数は整数と実数が区別される。小数部分を含まない数は整数とする。例:3.0は実数
文字列は""または''または「」で囲む(""中の"は\",''中の'は\'と表記する)。
真偽値はTrueとFalseのどちらかである。
[1,2,3]のようなリストも使える。
{"x":3, "y":4}のような辞書も使える。
PyPENでは整数・実数・文字列・真偽値は値渡しであるが,リスト・辞書は参照の値渡しである。 つまり,リストや辞書を引数に渡すときは,そのリストや辞書の中身が変わることがある。 リストや辞書を値渡ししたいときには,copy関数を使う。
a = [1,2,3]
b = a # aとbは同じリストを参照している
c = copy(a) # cはaのコピー
a[0] = 10 # aは[10,2,3], bは[10,2,3], cは[1,2,3]
b[1] = 20 # aは[10,20,3],bは[10,20,3],cは[1,2,3]
c[2] = 30 # aは[10,20,3],bは[10,20,3],cは[1,2,30]
変数を宣言することはできない。値を代入した時点で変数は生成される。 また,変数は型を持たない。

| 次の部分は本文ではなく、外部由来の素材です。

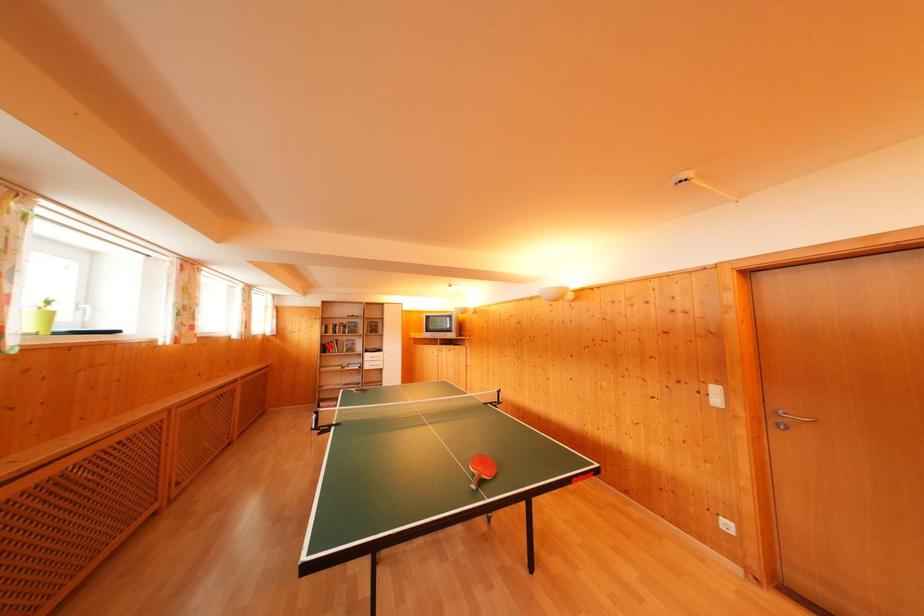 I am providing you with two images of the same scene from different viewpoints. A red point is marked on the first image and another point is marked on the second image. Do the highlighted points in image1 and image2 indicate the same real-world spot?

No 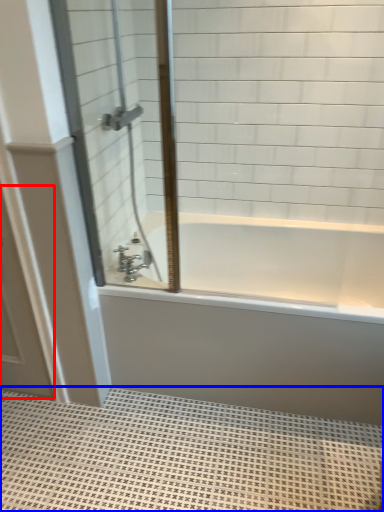 Question: Which object is closer to the camera taking this photo, screen door (highlighted by a red box) or bath mat (highlighted by a blue box)?

Choices:
 (A) screen door
 (B) bath mat

Answer: (B) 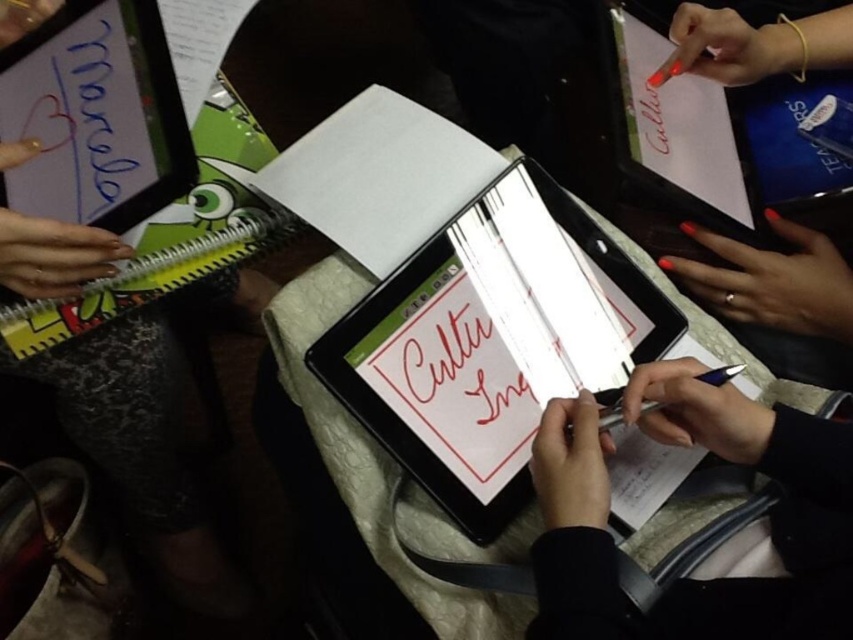 Question: Considering the real-world distances, which object is farthest from the white paper at center?

Choices:
 (A) smooth black tablet at center
 (B) matte black tablet at left
 (C) metallic silver pen at center

Answer: (B)

Question: Considering the relative positions of smooth black tablet at center and matte black marker at upper left in the image provided, where is smooth black tablet at center located with respect to matte black marker at upper left?

Choices:
 (A) above
 (B) below

Answer: (B)

Question: Among these objects, which one is farthest from the camera?

Choices:
 (A) smooth black tablet at center
 (B) matte black marker at upper left
 (C) matte black tablet at left

Answer: (B)

Question: Does white paper at center appear under matte black marker at upper left?

Choices:
 (A) yes
 (B) no

Answer: (A)

Question: Does white paper at center appear on the right side of metallic silver pen at center?

Choices:
 (A) no
 (B) yes

Answer: (A)

Question: Estimate the real-world distances between objects in this image. Which object is closer to the matte black marker at upper left?

Choices:
 (A) smooth black tablet at center
 (B) metallic silver pen at center

Answer: (B)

変数名の後に番号や文字列をいれた[ ]をつけてリストや辞書を使うことができる。 二次元以上のリストの要素はa[1,2]またはa[1][2]などのように使う。
+,-,*,/,//,%,**が使える。*は掛け算,/と//は割り算,%は割り算の余り(整数どうしに限る)を表す。 ただし/の割り算は余りを出さない割り算(結果は実数)で,//の割り算は商の整数部分(結果は整数)を表す。 また,**はべき乗を表す。
ビット演算は&,|,^,~,<<,>>が使える。
「《整数》個の《値》」でリストをつくることもできる。
例:a=10個の0
2つの値を==,≠,!=,>,<,≧,>=,≦,<=で比べることができる。 !=は≠,>=は≧,<=は≦とそれぞれ同じである。 条件式を"and","or"でつないだり,"not"を前置することで否定することができる。 "not","and","or"の順に優先的に結合され,同じものどうしは左から順に評価される。 3つ以上の値を比べる場合は,たとえばa<b<cをa<b and b<cのように評価する。
リストの中にある値が含まれるかどうかを"《リスト》の中に《値》"で調べることができる。
"と"で文字列を結合することができる。数値は文字列に変換してから結合される。 例:"こん"と"にちは"→"こんにちは"。1と2→"12"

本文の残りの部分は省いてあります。